Darabi Sajad, Kachuee Mohammad, Fazeli Shayan, Sarrafzadeh Majid
IEEE J Biomed Health Inform. 2020 Nov;24(11):3268-3275. doi: 10.1109/JBHI.2020.2984931. Epub 2020 Nov 4.
Effective representation learning of electronic health records is a challenging task and is becoming more important as the availability of such data is becoming pervasive. The data contained in these records are irregular and contain multiple modalities such as notes, and medical codes. They are preempted by medical conditions the patient may have, and are typically recorded by medical staff. Accompanying codes are notes containing valuable information about patients beyond the structured information contained in electronic health records. We use transformer networks and the recently proposed BERT language model to embed these data streams into a unified vector representation. The presented approach effectively encodes a patient's visit data into a single a distributed representation, which can be used for downstream tasks. Our model demonstrates superior performance and generalization on mortality, readmission and length of stay tasks using the publicly available MIMIC-III ICU dataset.

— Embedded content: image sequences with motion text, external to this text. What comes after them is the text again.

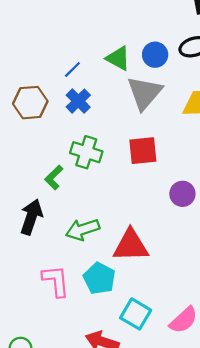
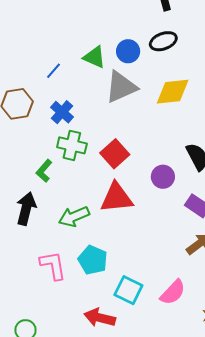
gray triangle: (145, 93) -> (121, 87), turned 30
blue cross: (78, 101) -> (62, 112), moved
red square: (143, 151) -> (115, 154), moved, turned -32
red triangle: (131, 245) -> (117, 198), moved

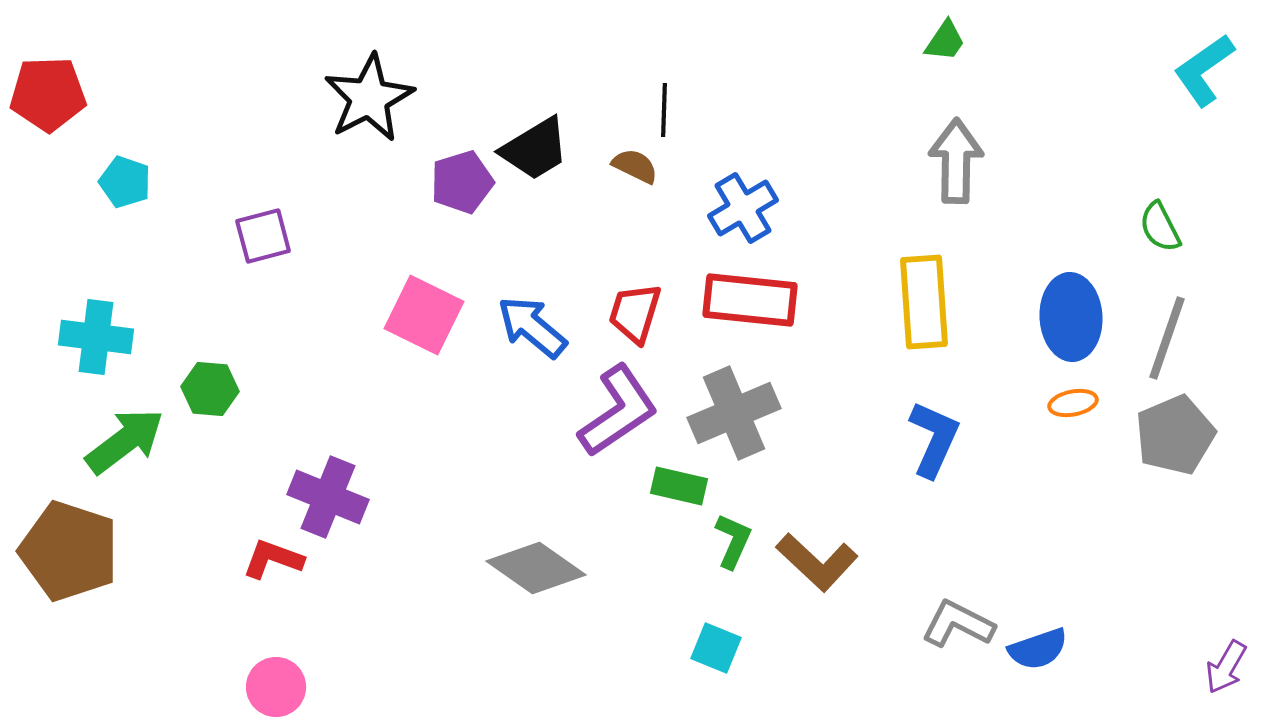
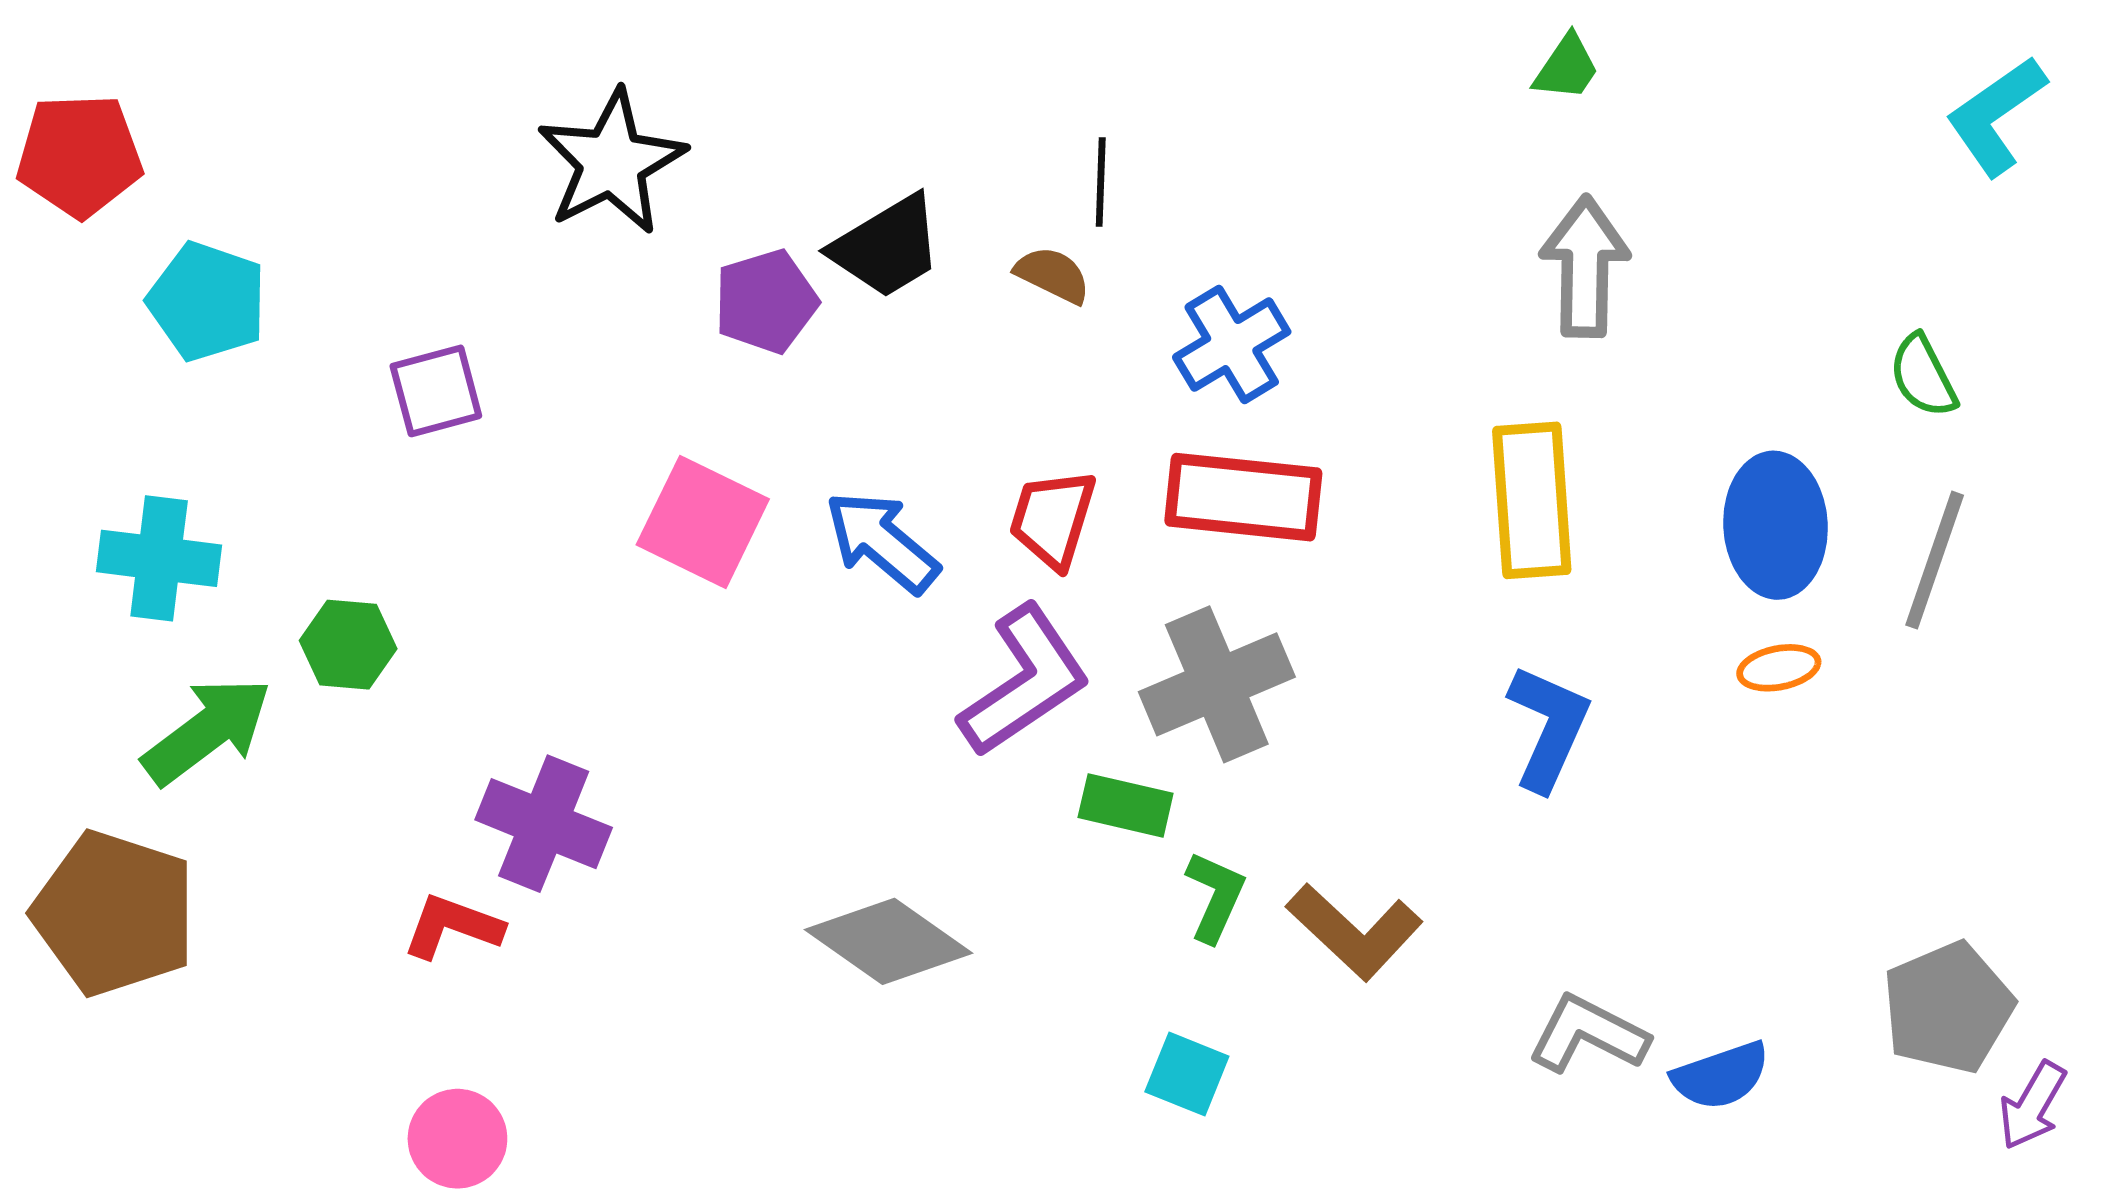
cyan pentagon: (125, 182) -> (207, 301), size x1.4
gray pentagon: (1175, 435) -> (1948, 1008), moved

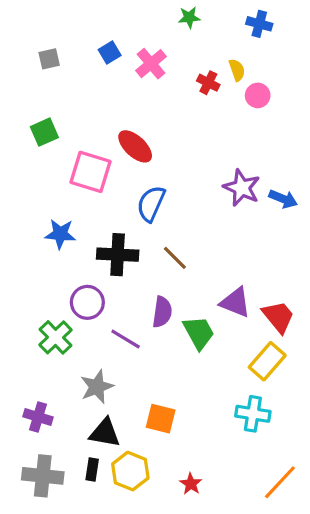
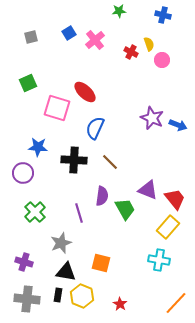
purple circle: (87, 302) -> (23, 173), moved
purple line: (126, 339) -> (79, 213), turned 42

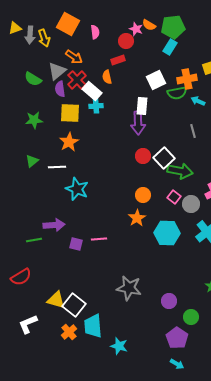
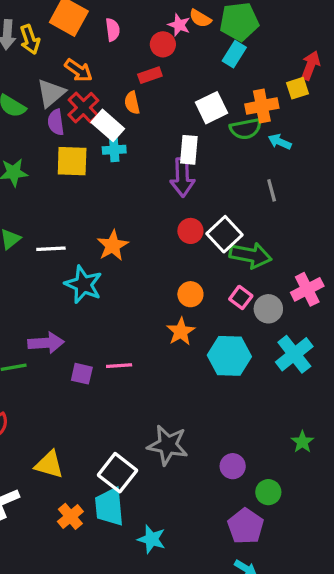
orange star: (69, 142) -> (113, 246), moved
white square: (74, 305) -> (117, 473), moved

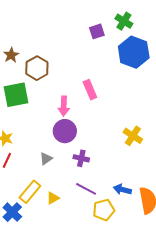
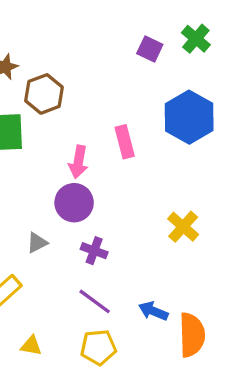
purple square: (97, 31) -> (150, 49), turned 35
blue hexagon: (134, 52) -> (189, 117), moved
yellow triangle: (53, 198) -> (31, 346), moved, turned 32
yellow pentagon: (104, 210) -> (98, 347), moved

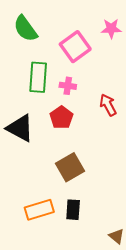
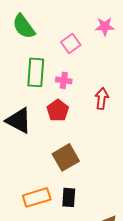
pink square: (75, 47) -> (71, 43), size x0.7
red arrow: (108, 105) -> (102, 98), turned 35

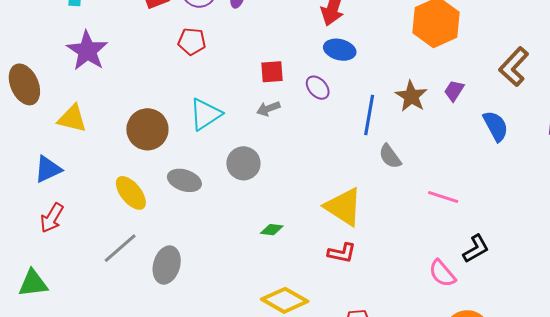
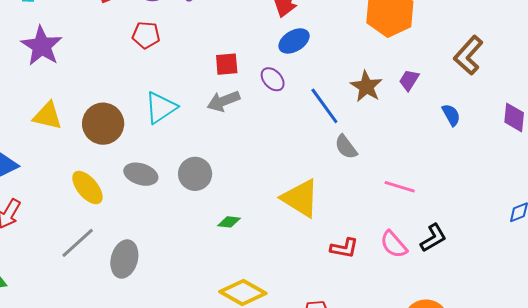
blue ellipse: (340, 50) -> (294, 41), turned -44
gray arrow: (268, 109) -> (224, 101), size x1.4
blue line: (369, 115) -> (324, 106), turned -45
yellow triangle: (72, 119) -> (48, 116), moved
blue semicircle: (496, 126) -> (451, 115), size x0.7
gray circle: (243, 163) -> (195, 174), moved
red L-shape: (342, 253) -> (344, 248), moved
pink semicircle: (442, 273) -> (394, 244), moved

电子健康记录的有效表示学习是一项具有挑战性的任务,并且随着此类数据的普及,其变得越来越重要。这些记录中包含的数据是不规则的,并且包含多种形式,如笔记和医学编码。它们受到患者可能患有的医疗状况的影响,并且通常由医务人员记录。伴随的编码是包含有关患者的有价值信息的笔记,这些信息超出了电子健康记录中包含的结构化信息。我们使用Transformer网络和最近提出的BERT语言模型将这些数据流嵌入到统一的向量表示中。所提出的方法有效地将患者的就诊数据编码为单个分布式表示,可用于下游任务。我们的模型在使用公开可用的MIMIC-III ICU数据集的死亡率、再入院率和住院时间任务上表现出卓越的性能和泛化能力。